--- ACTIVITY ---
Below are some entries; can you quote all of them exactly?

Saved data entries:

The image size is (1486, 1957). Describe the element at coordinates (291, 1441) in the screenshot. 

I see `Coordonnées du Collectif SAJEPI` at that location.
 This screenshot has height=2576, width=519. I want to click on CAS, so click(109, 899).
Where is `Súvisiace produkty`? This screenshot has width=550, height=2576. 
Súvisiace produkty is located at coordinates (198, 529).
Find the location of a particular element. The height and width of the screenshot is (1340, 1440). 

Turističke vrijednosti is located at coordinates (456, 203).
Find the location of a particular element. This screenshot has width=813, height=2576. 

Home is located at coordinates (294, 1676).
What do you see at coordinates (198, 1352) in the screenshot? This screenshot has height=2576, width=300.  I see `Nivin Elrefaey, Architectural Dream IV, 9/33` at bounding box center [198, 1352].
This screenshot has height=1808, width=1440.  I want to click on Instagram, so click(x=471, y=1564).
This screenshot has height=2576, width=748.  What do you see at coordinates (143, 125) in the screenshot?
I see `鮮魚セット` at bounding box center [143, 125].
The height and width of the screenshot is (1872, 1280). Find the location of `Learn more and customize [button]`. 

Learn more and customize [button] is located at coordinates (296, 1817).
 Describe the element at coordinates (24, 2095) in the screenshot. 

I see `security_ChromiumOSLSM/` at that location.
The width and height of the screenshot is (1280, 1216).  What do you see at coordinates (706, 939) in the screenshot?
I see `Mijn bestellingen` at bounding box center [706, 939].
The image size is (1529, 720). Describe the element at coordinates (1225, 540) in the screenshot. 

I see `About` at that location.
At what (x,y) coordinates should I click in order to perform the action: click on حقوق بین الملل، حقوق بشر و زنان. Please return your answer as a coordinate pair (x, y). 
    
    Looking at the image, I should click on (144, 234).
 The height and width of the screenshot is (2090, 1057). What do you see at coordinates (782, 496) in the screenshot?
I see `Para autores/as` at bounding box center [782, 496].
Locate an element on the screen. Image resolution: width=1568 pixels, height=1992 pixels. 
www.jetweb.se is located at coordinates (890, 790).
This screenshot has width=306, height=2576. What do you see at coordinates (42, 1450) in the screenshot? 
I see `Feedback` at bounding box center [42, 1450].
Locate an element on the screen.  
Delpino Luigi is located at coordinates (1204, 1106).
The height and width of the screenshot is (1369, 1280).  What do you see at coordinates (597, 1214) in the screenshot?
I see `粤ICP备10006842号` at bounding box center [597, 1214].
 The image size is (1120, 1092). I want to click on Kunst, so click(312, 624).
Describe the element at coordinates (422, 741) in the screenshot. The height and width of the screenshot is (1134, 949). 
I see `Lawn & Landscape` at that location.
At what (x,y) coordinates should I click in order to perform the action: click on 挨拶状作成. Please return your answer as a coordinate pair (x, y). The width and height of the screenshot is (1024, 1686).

--- RESPONSE TO THIS TASK ---
The image size is (1486, 1957). Describe the element at coordinates (291, 1441) in the screenshot. 

I see `Coordonnées du Collectif SAJEPI` at that location.
 This screenshot has height=2576, width=519. I want to click on CAS, so click(109, 899).
Where is `Súvisiace produkty`? This screenshot has width=550, height=2576. 
Súvisiace produkty is located at coordinates (198, 529).
Find the location of a particular element. The height and width of the screenshot is (1340, 1440). 

Turističke vrijednosti is located at coordinates (456, 203).
Find the location of a particular element. This screenshot has width=813, height=2576. 

Home is located at coordinates (294, 1676).
What do you see at coordinates (198, 1352) in the screenshot? This screenshot has height=2576, width=300.  I see `Nivin Elrefaey, Architectural Dream IV, 9/33` at bounding box center [198, 1352].
This screenshot has height=1808, width=1440.  I want to click on Instagram, so click(x=471, y=1564).
This screenshot has height=2576, width=748.  What do you see at coordinates (143, 125) in the screenshot?
I see `鮮魚セット` at bounding box center [143, 125].
The height and width of the screenshot is (1872, 1280). Find the location of `Learn more and customize [button]`. 

Learn more and customize [button] is located at coordinates (296, 1817).
 Describe the element at coordinates (24, 2095) in the screenshot. 

I see `security_ChromiumOSLSM/` at that location.
The width and height of the screenshot is (1280, 1216).  What do you see at coordinates (706, 939) in the screenshot?
I see `Mijn bestellingen` at bounding box center [706, 939].
The image size is (1529, 720). Describe the element at coordinates (1225, 540) in the screenshot. 

I see `About` at that location.
At what (x,y) coordinates should I click in order to perform the action: click on حقوق بین الملل، حقوق بشر و زنان. Please return your answer as a coordinate pair (x, y). 
    
    Looking at the image, I should click on (144, 234).
 The height and width of the screenshot is (2090, 1057). What do you see at coordinates (782, 496) in the screenshot?
I see `Para autores/as` at bounding box center [782, 496].
Locate an element on the screen. Image resolution: width=1568 pixels, height=1992 pixels. 
www.jetweb.se is located at coordinates (890, 790).
This screenshot has width=306, height=2576. What do you see at coordinates (42, 1450) in the screenshot? 
I see `Feedback` at bounding box center [42, 1450].
Locate an element on the screen.  
Delpino Luigi is located at coordinates (1204, 1106).
The height and width of the screenshot is (1369, 1280).  What do you see at coordinates (597, 1214) in the screenshot?
I see `粤ICP备10006842号` at bounding box center [597, 1214].
 The image size is (1120, 1092). I want to click on Kunst, so click(312, 624).
Describe the element at coordinates (422, 741) in the screenshot. The height and width of the screenshot is (1134, 949). 
I see `Lawn & Landscape` at that location.
At what (x,y) coordinates should I click in order to perform the action: click on 挨拶状作成. Please return your answer as a coordinate pair (x, y). The width and height of the screenshot is (1024, 1686).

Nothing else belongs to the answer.